DHCP is supported by the local ISP-dial platform. The client obtains a registered IP address space from the DHCP server upon IP session negotiation. After a registered space is given, the user is then required to initiate a VPN session to the host server to access any protected services.

This VPN session needs to be established with a dedicated customer VPN server. As multiple ISP DHCP servers support the remote client, a username/password scheme is best used here so that authorized users are not inadvertently blocked.

Security Policy

The customer should publish a standard security document, made available to all customer members. This document should include a basic overview of the customer's security approach, and clearly identify any authorized exceptions. The customer security document should also include details of all security aspects, levels of security authorized for defined user groups, and procedures for users to request that changes be made to their security profiles/access rights.

The security policy document should also include VPN management responsibilities:

  • Who administers and enforces the VPN and security systems?

  • Who performs RA activities?

  • Who administers the desktop systems for the users?

    This is important because systems should be consistent for all users across all platforms, including drivers, plug-ins, DLLs, application programs, and any NOS client components.

    Desktop systems are also points of vulnerability and should have up-to-date virus protection installed. Rogue software that could support a security breach needs to be accounted for, and auto-answer modems should be disabled because they allow an intruder with a “wardialer” to penetrate the VPN by “piggybacking” off the machine of a legitimate user.

Summary

This chapter discussed remote access options and alternatives, including traditional remote access and Virtual Private Network (VPN) architectures.

Remote access is defined as providing access to fixed site resources to those users who are not at a fixed workstation at that location's local-area network (LAN).

A cost-effective and secure alternative to traditional remote access is VPN. With VPNs, all phone calls that access corporate networks are local calls tunneled from the remote site to a local Internet service provider (ISP), over the Internet, and to the corporate VPN gateway.
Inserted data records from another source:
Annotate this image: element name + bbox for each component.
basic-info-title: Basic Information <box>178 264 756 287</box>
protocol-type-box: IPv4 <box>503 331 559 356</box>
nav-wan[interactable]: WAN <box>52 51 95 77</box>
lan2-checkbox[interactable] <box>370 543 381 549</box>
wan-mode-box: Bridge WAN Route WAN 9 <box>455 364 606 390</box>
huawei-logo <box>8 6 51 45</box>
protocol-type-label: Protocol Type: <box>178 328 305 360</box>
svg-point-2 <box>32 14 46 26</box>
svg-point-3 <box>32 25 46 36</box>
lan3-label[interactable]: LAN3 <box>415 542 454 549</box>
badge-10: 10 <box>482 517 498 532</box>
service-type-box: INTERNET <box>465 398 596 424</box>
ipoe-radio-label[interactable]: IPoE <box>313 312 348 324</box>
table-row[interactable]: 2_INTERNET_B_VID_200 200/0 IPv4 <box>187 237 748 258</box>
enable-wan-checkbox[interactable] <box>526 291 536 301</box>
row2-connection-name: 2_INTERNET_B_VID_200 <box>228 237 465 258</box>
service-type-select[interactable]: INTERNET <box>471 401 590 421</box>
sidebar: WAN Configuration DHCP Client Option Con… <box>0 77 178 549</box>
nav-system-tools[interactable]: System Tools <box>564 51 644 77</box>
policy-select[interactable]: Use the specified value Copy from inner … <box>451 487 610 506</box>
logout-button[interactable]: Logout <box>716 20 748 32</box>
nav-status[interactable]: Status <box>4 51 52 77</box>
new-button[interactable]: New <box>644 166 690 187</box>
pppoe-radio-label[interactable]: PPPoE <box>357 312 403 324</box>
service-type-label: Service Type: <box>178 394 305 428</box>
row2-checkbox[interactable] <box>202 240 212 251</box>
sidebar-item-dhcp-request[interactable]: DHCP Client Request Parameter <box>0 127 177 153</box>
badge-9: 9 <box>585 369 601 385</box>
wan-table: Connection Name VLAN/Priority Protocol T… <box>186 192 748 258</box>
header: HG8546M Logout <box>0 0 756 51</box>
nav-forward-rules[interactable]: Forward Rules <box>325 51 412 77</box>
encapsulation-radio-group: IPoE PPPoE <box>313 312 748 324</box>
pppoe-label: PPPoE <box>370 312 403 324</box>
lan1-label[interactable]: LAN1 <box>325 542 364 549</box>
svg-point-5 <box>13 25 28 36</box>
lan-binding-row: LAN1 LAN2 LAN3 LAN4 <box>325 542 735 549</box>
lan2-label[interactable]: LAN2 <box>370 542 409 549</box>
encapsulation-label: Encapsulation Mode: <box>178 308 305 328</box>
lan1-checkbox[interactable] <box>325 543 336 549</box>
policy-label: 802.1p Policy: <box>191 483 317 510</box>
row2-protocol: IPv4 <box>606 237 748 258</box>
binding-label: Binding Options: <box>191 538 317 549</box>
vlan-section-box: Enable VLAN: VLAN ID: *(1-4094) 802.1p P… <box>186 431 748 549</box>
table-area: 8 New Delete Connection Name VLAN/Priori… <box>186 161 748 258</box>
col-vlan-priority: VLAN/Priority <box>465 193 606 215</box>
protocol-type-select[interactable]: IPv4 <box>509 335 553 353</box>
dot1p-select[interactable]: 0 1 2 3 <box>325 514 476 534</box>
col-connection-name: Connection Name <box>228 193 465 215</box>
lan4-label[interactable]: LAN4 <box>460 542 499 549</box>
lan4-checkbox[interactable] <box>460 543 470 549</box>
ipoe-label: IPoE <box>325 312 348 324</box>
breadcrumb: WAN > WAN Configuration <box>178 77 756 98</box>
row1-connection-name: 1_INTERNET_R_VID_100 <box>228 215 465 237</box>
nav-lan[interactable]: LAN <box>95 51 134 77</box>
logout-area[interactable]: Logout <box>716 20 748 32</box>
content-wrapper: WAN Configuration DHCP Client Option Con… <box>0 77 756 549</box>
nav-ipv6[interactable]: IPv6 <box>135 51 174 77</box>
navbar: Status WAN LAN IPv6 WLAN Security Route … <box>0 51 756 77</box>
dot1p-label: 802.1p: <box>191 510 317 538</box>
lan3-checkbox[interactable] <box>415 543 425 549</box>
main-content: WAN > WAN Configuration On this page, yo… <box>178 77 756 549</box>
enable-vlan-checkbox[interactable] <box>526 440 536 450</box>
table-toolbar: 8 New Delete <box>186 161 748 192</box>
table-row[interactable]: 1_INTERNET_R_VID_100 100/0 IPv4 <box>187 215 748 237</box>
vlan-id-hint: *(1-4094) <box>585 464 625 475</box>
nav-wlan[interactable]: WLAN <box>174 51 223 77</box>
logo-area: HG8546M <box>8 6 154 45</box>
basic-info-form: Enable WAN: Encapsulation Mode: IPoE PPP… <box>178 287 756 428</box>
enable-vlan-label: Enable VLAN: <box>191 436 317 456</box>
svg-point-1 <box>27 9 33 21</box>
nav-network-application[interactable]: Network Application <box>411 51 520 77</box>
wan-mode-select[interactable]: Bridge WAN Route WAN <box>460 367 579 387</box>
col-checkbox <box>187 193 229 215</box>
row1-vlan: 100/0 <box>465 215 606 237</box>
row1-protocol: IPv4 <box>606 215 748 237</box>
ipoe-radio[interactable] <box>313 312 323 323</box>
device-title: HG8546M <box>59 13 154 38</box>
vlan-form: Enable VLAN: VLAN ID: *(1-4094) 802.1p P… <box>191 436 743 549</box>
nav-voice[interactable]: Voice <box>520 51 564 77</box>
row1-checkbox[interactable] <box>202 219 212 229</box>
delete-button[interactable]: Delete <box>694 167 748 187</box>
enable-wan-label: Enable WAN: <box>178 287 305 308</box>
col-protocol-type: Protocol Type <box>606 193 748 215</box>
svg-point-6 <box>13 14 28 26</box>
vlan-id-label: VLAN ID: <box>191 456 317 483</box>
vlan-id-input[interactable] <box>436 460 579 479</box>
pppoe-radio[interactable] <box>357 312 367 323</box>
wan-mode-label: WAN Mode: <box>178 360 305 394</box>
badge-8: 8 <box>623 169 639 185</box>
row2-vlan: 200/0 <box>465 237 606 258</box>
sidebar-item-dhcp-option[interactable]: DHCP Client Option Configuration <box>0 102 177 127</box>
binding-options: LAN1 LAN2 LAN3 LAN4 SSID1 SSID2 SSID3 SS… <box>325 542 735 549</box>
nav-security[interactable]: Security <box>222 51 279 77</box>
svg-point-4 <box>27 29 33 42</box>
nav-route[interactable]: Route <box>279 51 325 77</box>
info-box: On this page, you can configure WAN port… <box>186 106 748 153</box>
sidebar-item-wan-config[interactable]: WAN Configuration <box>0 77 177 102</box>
VPN has three major components:

  • LAN-to-LAN VPN is the next common VPN configuration. The LAN-to-LAN VPN is closely tied to the IPSec standard. Whereas the remote dial-up user VPN uses protocols such as PPTP, L2F, and L2TP, IPSec concentrates on LAN-to-LAN.

  • Authentication is the process of positively identifying the entity (user, router, network device) that requires access. This authentication is usually done by means of a cryptographic function.

  • Encryption is an extra precautionary measure that protects the data through the tunnel. Data is encrypted before it is encapsulated to reduce the risk that someone might tamper with it if the tunnel is breached.